*TASK DETAILS:*
Pull every line containing the word "Haute" from the records.

(Data items)
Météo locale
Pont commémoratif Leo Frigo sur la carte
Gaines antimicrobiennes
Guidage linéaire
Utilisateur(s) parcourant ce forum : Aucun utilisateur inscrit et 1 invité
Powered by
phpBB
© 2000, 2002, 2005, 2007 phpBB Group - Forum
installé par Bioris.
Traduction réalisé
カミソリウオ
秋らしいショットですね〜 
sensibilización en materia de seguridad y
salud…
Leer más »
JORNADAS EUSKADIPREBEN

* * *

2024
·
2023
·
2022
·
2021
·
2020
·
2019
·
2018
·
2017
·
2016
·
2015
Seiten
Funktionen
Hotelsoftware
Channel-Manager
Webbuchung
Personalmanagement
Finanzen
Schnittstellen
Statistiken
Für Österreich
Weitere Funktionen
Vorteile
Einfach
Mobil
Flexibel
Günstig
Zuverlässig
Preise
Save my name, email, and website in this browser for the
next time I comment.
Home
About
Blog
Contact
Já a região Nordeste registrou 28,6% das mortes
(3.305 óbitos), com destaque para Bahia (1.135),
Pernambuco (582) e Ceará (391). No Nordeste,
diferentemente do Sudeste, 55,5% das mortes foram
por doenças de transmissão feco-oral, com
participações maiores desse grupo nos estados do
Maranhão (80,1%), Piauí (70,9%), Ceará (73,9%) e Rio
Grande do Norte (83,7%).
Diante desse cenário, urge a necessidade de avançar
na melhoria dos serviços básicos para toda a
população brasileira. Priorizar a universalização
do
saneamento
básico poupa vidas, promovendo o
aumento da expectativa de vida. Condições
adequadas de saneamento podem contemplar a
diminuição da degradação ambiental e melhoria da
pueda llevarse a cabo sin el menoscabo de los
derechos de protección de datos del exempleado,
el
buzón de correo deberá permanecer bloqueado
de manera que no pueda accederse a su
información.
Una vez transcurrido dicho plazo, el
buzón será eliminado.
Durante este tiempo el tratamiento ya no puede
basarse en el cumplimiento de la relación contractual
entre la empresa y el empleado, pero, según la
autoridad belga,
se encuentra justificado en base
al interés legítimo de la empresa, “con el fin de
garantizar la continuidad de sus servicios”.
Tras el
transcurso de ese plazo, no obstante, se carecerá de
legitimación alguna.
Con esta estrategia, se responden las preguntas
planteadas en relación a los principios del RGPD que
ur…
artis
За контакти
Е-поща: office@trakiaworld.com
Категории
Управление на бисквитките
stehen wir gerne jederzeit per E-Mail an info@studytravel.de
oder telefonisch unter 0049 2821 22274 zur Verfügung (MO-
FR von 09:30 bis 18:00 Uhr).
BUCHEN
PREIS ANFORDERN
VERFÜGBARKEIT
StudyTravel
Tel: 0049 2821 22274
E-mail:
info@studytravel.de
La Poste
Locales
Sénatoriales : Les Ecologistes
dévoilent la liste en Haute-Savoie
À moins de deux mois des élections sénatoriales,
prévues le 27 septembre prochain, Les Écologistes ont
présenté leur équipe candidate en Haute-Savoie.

...

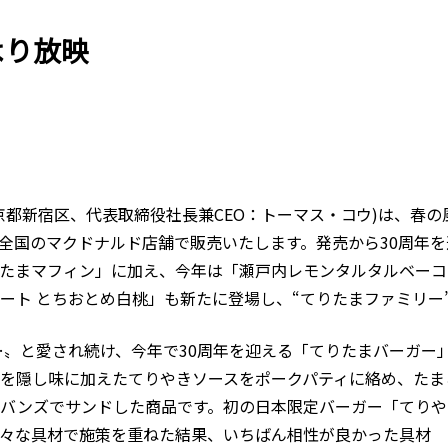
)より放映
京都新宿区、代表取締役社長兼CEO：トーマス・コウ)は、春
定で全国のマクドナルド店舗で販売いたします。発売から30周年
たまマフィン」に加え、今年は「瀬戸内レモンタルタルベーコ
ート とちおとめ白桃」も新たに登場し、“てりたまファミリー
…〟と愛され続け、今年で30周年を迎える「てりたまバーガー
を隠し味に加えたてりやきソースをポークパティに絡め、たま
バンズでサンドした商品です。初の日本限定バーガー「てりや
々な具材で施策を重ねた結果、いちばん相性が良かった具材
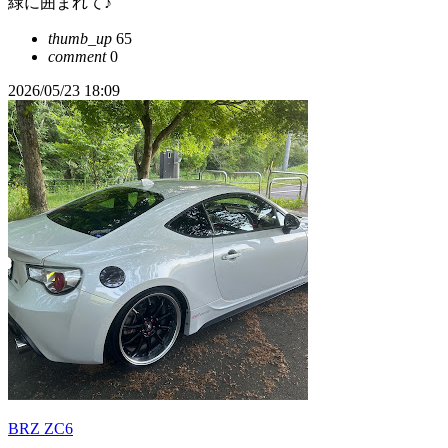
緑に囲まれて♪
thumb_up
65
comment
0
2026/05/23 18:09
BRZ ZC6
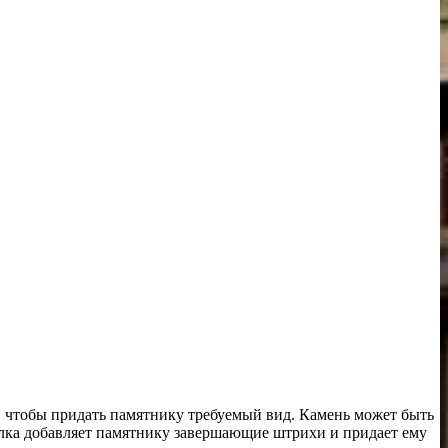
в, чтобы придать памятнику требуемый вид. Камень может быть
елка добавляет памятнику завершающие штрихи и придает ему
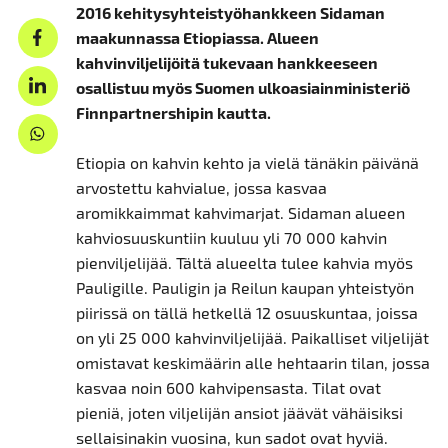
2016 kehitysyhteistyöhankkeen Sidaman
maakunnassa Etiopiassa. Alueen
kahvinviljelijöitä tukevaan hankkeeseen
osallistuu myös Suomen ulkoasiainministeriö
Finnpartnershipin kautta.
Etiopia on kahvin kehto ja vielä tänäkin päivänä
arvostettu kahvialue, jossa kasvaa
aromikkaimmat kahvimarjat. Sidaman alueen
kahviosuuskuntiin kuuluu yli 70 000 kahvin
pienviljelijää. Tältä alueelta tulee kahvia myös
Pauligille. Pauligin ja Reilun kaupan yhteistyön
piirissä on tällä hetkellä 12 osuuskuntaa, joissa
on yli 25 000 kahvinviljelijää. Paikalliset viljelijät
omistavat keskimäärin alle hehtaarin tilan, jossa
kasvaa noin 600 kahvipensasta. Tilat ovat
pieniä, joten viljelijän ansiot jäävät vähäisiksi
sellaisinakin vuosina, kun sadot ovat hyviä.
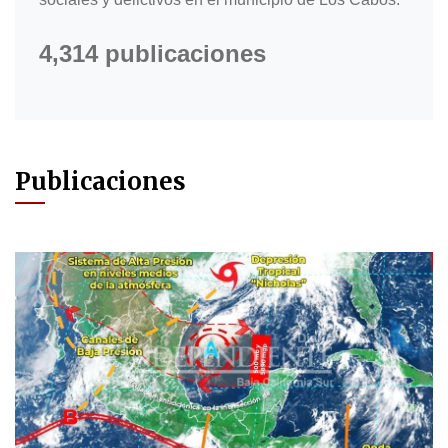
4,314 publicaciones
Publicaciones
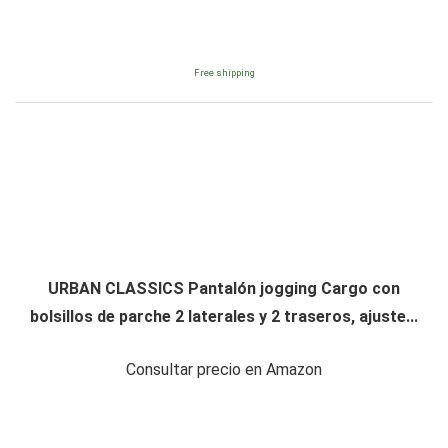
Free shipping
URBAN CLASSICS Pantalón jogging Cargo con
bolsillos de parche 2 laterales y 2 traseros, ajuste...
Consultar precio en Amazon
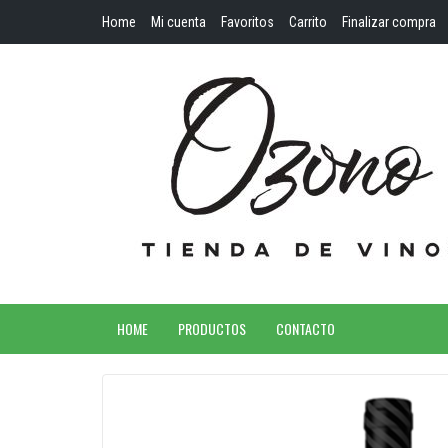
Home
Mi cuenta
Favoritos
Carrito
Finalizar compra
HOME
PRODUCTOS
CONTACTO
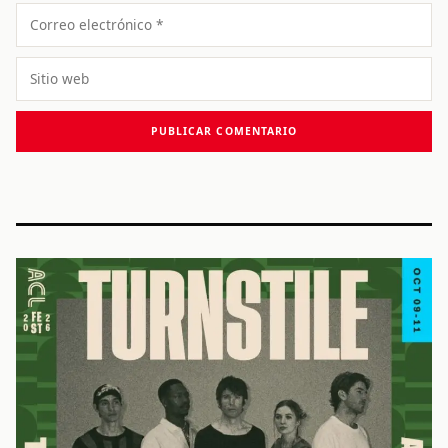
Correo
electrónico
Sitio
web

*REPLY:*
dévoilent la liste en Haute-Savoie
présenté leur équipe candidate en Haute-Savoie.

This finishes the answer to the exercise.